§ **WHAT THE EXERCISE ASKS**
Lines from the records below that contain the word "with" are to be copied out.

Page images and extracted text
╭──
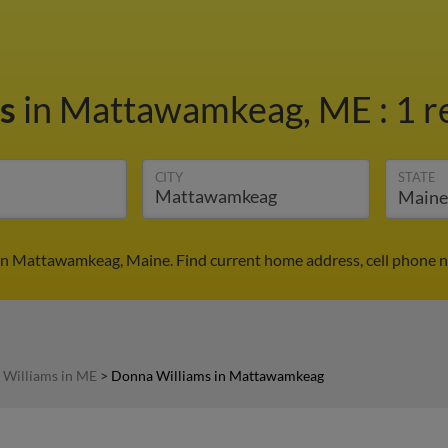
ms
in Mattawamkeag, ME
:
1 r
CITY
STATE
in Mattawamkeag, Maine. Find current home address, cell phone n
Williams in ME
>
Donna Williams in Mattawamkeag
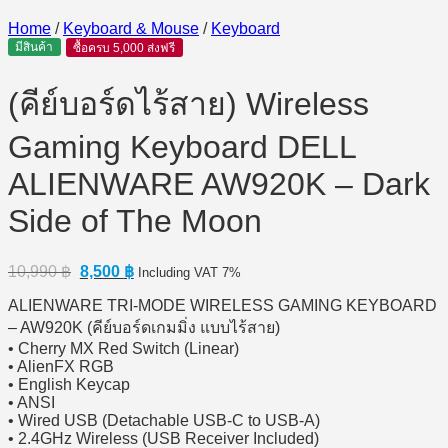
Home
/
Keyboard & Mouse
/
Keyboard
มีสินค้า
ซื้อครบ 5,000 ส่งฟรี
(คีย์บอร์ดไร้สาย) Wireless
Gaming Keyboard DELL
ALIENWARE AW920K – Dark
Side of The Moon
Original
Current
10,990
฿
8,500
฿
Including VAT 7%
price
price
ALIENWARE TRI-MODE WIRELESS GAMING KEYBOARD
was:
is:
10,990 ฿.
8,500 ฿.
– AW920K (คีย์บอร์ดเกมมิ่ง แบบไร้สาย)
• Cherry MX Red Switch (Linear)
• AlienFX RGB
• English Keycap
• ANSI
• Wired USB (Detachable USB-C to USB-A)
• 2.4GHz Wireless (USB Receiver Included)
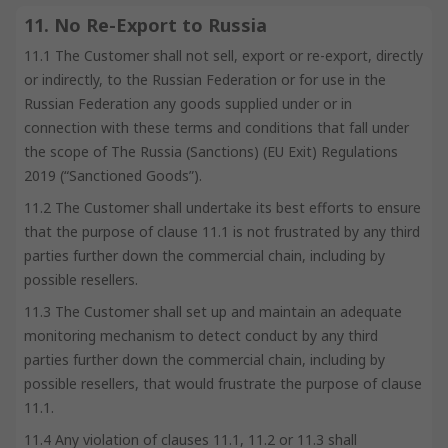
11. No Re-Export to Russia
11.1 The Customer shall not sell, export or re-export, directly
or indirectly, to the Russian Federation or for use in the
Russian Federation any goods supplied under or in
connection with these terms and conditions that fall under
the scope of The Russia (Sanctions) (EU Exit) Regulations
2019 (“Sanctioned Goods”).
11.2 The Customer shall undertake its best efforts to ensure
that the purpose of clause 11.1 is not frustrated by any third
parties further down the commercial chain, including by
possible resellers.
11.3 The Customer shall set up and maintain an adequate
monitoring mechanism to detect conduct by any third
parties further down the commercial chain, including by
possible resellers, that would frustrate the purpose of clause
11.1.
11.4 Any violation of clauses 11.1, 11.2 or 11.3 shall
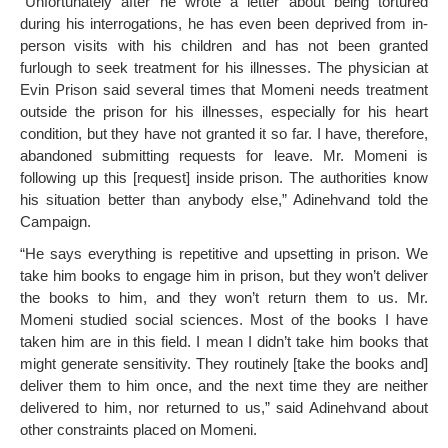
“Unfortunately after he wrote a letter about being tortured
during his interrogations, he has even been deprived from in-
person visits with his children and has not been granted
furlough to seek treatment for his illnesses. The physician at
Evin Prison said several times that Momeni needs treatment
outside the prison for his illnesses, especially for his heart
condition, but they have not granted it so far. I have, therefore,
abandoned submitting requests for leave. Mr. Momeni is
following up this [request] inside prison. The authorities know
his situation better than anybody else,” Adinehvand told the
Campaign.
“He says everything is repetitive and upsetting in prison. We
take him books to engage him in prison, but they won’t deliver
the books to him, and they won’t return them to us. Mr.
Momeni studied social sciences. Most of the books I have
taken him are in this field. I mean I didn’t take him books that
might generate sensitivity. They routinely [take the books and]
deliver them to him once, and the next time they are neither
delivered to him, nor returned to us,” said Adinehvand about
other constraints placed on Momeni.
╰──
§ **PROBLEM SOLUTION**
connection with these terms and conditions that fall under
person visits with his children and has not been granted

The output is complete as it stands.